▶ [DATA SHOWN]
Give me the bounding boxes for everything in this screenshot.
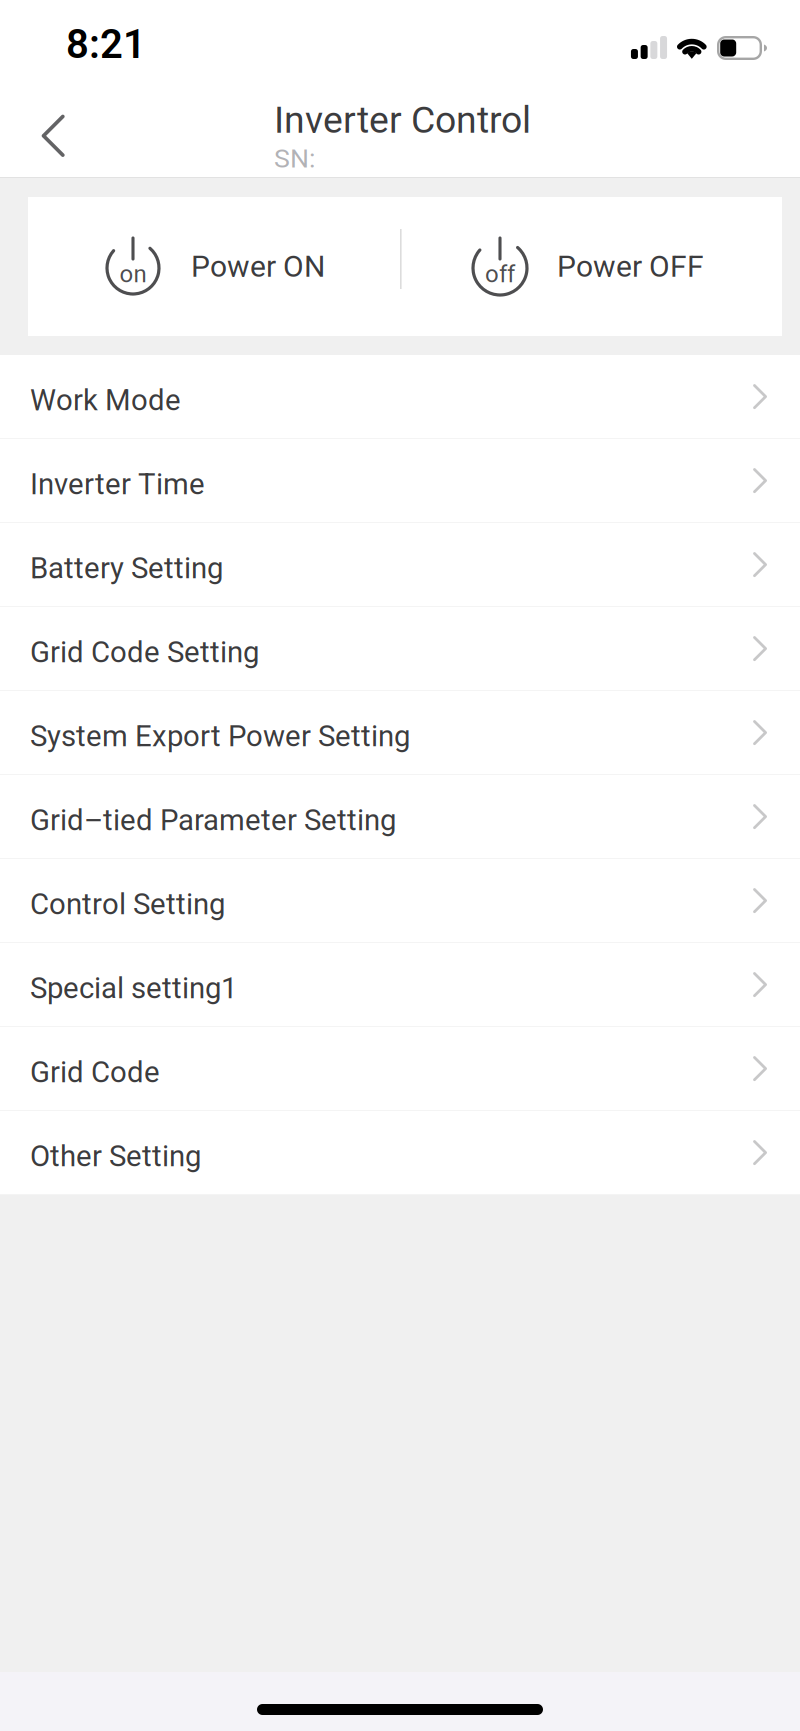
button[interactable]: on: [28, 197, 368, 336]
button[interactable]: Battery Setting: [0, 523, 800, 607]
button[interactable]: Other Setting: [0, 1111, 800, 1195]
button[interactable]: Grid Code Setting: [0, 607, 800, 691]
button[interactable]: Back: [18, 100, 88, 172]
staticText: Battery Setting: [30, 551, 223, 585]
button[interactable]: Work Mode: [0, 355, 800, 439]
button[interactable]: off: [442, 197, 782, 336]
staticText: Inverter Time: [30, 467, 205, 501]
staticText: Work Mode: [30, 383, 181, 417]
button[interactable]: Control Setting: [0, 859, 800, 943]
staticText: Special setting1: [30, 971, 237, 1005]
staticText: Power ON: [191, 249, 325, 284]
staticText: Grid–tied Parameter Setting: [30, 803, 396, 837]
button[interactable]: Special setting1: [0, 943, 800, 1027]
staticText: SN:: [274, 143, 315, 174]
staticText: off: [485, 260, 515, 288]
button[interactable]: Inverter Time: [0, 439, 800, 523]
button[interactable]: Grid Code: [0, 1027, 800, 1111]
staticText: Other Setting: [30, 1139, 201, 1173]
staticText: Inverter Control: [274, 98, 531, 142]
button[interactable]: System Export Power Setting: [0, 691, 800, 775]
staticText: Grid Code: [30, 1055, 160, 1089]
staticText: 8:21: [66, 21, 146, 68]
staticText: Control Setting: [30, 887, 225, 921]
staticText: Power OFF: [557, 249, 704, 284]
staticText: Grid Code Setting: [30, 635, 259, 669]
staticText: System Export Power Setting: [30, 719, 410, 753]
button[interactable]: Grid–tied Parameter Setting: [0, 775, 800, 859]
staticText: on: [120, 260, 146, 288]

▶ [WORK TO COMPLETE] Scan the records above for the string "Mode", then copy each line where it turns up.

▶ [RESPONSE AREA]
button[interactable]: Work Mode: [0, 355, 800, 439]
staticText: Work Mode: [30, 383, 181, 417]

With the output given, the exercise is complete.